Peut-être que la force de cet effet contextuel (plus connu sous le nom d’effet placebo) par la reconnaissance du mal et le chic de l’étiquette peut fonctionner chez certains patients. J’ai tout de même un doute, dans la plupart des cas.
Ainsi, j’ai eu le bonheur de me faire diagnostiquer il y a bien longtemps une splendide « colopathie fonctionnelle idiopathique ». Le gastro-entérologue avait l’air assez satisfait. Bien sûr, il ne savait pas que le déchiffrage du jargon médical était le cœur de mon métier.
Quant à moi, donc, je suis repartie avec mon « mal de bide chronique inexpliqué » et la certitude que mes désagréments digestifs n’auraient pas été aggravés par un diagnostic plus honnête du type : « je suis désolée, madame, je ne sais pas ».
En revanche, mon estime pour ce professionnel de santé en eût été grandement améliorée.
Petite proposition de script à destination des médecins trop friands d’idiopathisme :
Votre souffrance est bien réelle, mais malheureusement, je n’ai pas réussi à en identifier la cause. Je vous ai prescrit tous les examens pertinents pour vérifier qu’il n’y a rien de grave. Les résultats sont rassurants. C’est tout de même une bonne chose, même si ça ne fait pas disparaître le problème. Nous pourrons chercher ensemble [ou je pourrai vous orienter vers des collègues pour chercher] des moyens empiriques d’atténuer votre souffrance au quotidien.

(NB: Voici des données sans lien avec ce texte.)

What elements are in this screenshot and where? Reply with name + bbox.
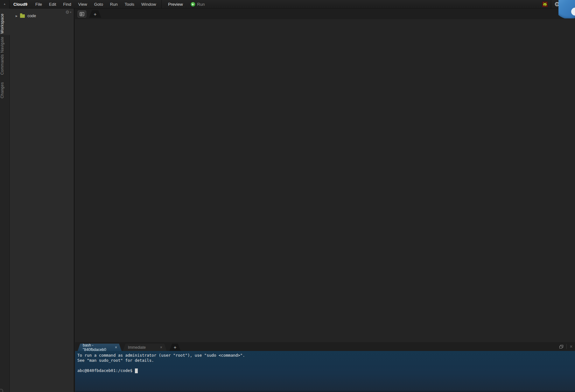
restore-front-square <box>559 346 562 348</box>
folder-name: code <box>27 14 36 18</box>
maximize-console-icon[interactable] <box>559 345 563 348</box>
sidebar-tab-commands[interactable]: Commands <box>0 56 10 75</box>
cloud9-corner-ribbon[interactable] <box>558 0 575 18</box>
sidebar-tab-navigate[interactable]: Navigate <box>0 37 10 53</box>
menubar-divider <box>161 0 162 9</box>
console-bar-controls: × <box>559 342 572 351</box>
run-play-icon: ▶ <box>191 2 195 7</box>
run-button[interactable]: ▶ Run <box>187 2 208 7</box>
collapse-arrow-icon: ▲ <box>4 3 6 5</box>
menu-view[interactable]: View <box>75 0 91 9</box>
terminal-prompt-row: abc@840fbdaceb01:/code$ <box>77 368 575 373</box>
terminal-prompt: abc@840fbdaceb01:/code$ <box>77 368 132 373</box>
tree-row-code-folder[interactable]: ▶ code <box>10 13 74 19</box>
preview-button[interactable]: Preview <box>164 0 187 9</box>
cloud9-ide-window: ▲ Cloud9 File Edit Find View Goto Run To… <box>0 0 575 392</box>
workspace-file-tree-panel: ⚙ ▾ ▶ code <box>10 9 74 392</box>
console-tab-immediate[interactable]: Immediate × <box>123 344 167 351</box>
close-console-icon[interactable]: × <box>570 344 572 349</box>
disclosure-triangle-icon[interactable]: ▶ <box>16 15 18 18</box>
bottom-left-corner-curve <box>0 389 3 392</box>
terminal-blank-line <box>77 363 575 368</box>
menu-window[interactable]: Window <box>138 0 159 9</box>
editor-area: + <box>75 9 575 342</box>
debug-bug-icon[interactable] <box>542 2 548 7</box>
new-console-tab-button[interactable]: + <box>169 344 181 351</box>
close-icon[interactable]: × <box>115 345 117 350</box>
sidebar-tab-workspace[interactable]: Workspace <box>0 11 10 36</box>
terminal-line: See "man sudo_root" for details. <box>77 358 575 363</box>
console-tab-bash-label: bash - "840fbdaceb0 <box>83 343 112 352</box>
open-files-list-button[interactable] <box>78 10 86 18</box>
console-panel: bash - "840fbdaceb0 × Immediate × + × To… <box>75 342 575 392</box>
editor-tab-bar: + <box>75 9 575 19</box>
console-tab-bash[interactable]: bash - "840fbdaceb0 × <box>78 344 122 351</box>
menu-bar: ▲ Cloud9 File Edit Find View Goto Run To… <box>0 0 575 9</box>
console-bar-divider <box>566 344 567 349</box>
menu-file[interactable]: File <box>32 0 46 9</box>
left-panel-tab-strip: Workspace Navigate Commands Changes <box>0 9 10 392</box>
console-tab-bar: bash - "840fbdaceb0 × Immediate × + × <box>75 342 575 351</box>
editor-empty-content[interactable] <box>75 19 575 342</box>
menu-edit[interactable]: Edit <box>46 0 60 9</box>
brand-cloud9-menu[interactable]: Cloud9 <box>10 2 32 7</box>
folder-icon <box>20 14 25 18</box>
new-editor-tab-button[interactable]: + <box>89 10 101 18</box>
menu-goto[interactable]: Goto <box>91 0 107 9</box>
menu-run[interactable]: Run <box>107 0 121 9</box>
terminal-cursor <box>135 368 138 373</box>
menubar-divider <box>551 0 551 9</box>
menu-tools[interactable]: Tools <box>121 0 138 9</box>
terminal-line: To run a command as administrator (user … <box>77 353 575 358</box>
console-tab-immediate-label: Immediate <box>128 345 146 350</box>
collapse-menubar-button[interactable]: ▲ <box>0 0 10 9</box>
close-icon[interactable]: × <box>160 345 162 350</box>
terminal-output[interactable]: To run a command as administrator (user … <box>75 351 575 392</box>
tab-list-icon <box>80 12 84 16</box>
menu-find[interactable]: Find <box>60 0 74 9</box>
sidebar-tab-changes[interactable]: Changes <box>0 82 10 99</box>
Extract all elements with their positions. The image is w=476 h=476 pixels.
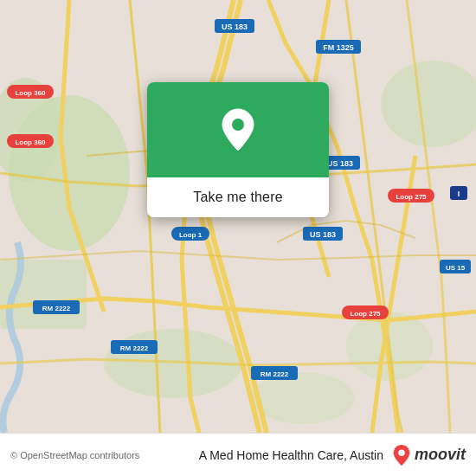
svg-point-39	[398, 449, 404, 455]
moovit-logo: moovit	[392, 444, 466, 466]
location-name: A Med Home Healthn Care, Austin	[199, 448, 383, 462]
moovit-brand-text: moovit	[415, 446, 466, 464]
svg-text:US 15: US 15	[446, 264, 466, 272]
popup-card: Take me there	[147, 82, 329, 217]
svg-text:Loop 360: Loop 360	[15, 89, 46, 97]
svg-text:I: I	[458, 190, 460, 198]
bottom-bar: © OpenStreetMap contributors A Med Home …	[0, 433, 476, 476]
svg-text:US 183: US 183	[222, 23, 248, 31]
svg-text:RM 2222: RM 2222	[120, 344, 149, 352]
svg-text:US 183: US 183	[327, 159, 353, 168]
svg-text:RM 2222: RM 2222	[42, 305, 71, 312]
take-me-there-button[interactable]: Take me there	[147, 177, 329, 217]
svg-point-38	[232, 119, 244, 131]
svg-text:Loop 360: Loop 360	[15, 138, 46, 146]
svg-text:Loop 275: Loop 275	[396, 193, 427, 201]
svg-text:US 183: US 183	[310, 230, 336, 239]
svg-text:RM 2222: RM 2222	[261, 370, 289, 378]
map-container: US 183 FM 1325 Loop 360 Loop 360 US 183 …	[0, 0, 476, 433]
svg-text:Loop 1: Loop 1	[179, 231, 203, 239]
popup-green-area	[147, 82, 329, 177]
svg-text:Loop 275: Loop 275	[350, 310, 381, 318]
moovit-pin-icon	[392, 444, 411, 466]
svg-text:FM 1325: FM 1325	[323, 43, 354, 52]
copyright-text: © OpenStreetMap contributors	[10, 450, 190, 460]
location-pin-icon	[219, 107, 257, 152]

Vous pouvez aussi vous rapprocher d’associations de patients, qui pourraient avoir des conseils utiles à partager avec vous.
Peut-être qu’à l’avenir, les avancées des connaissances nous permettront de mieux comprendre et traiter ce dont vous souffrez. En attendant, j’espère que vous trouverez des moyens de mieux vivre avec et nous ferons tout notre possible pour vous y aider.
C’est sûr, c’est plus long. Mais je suis sûre que l’effet placebo n’en serait que renforcé.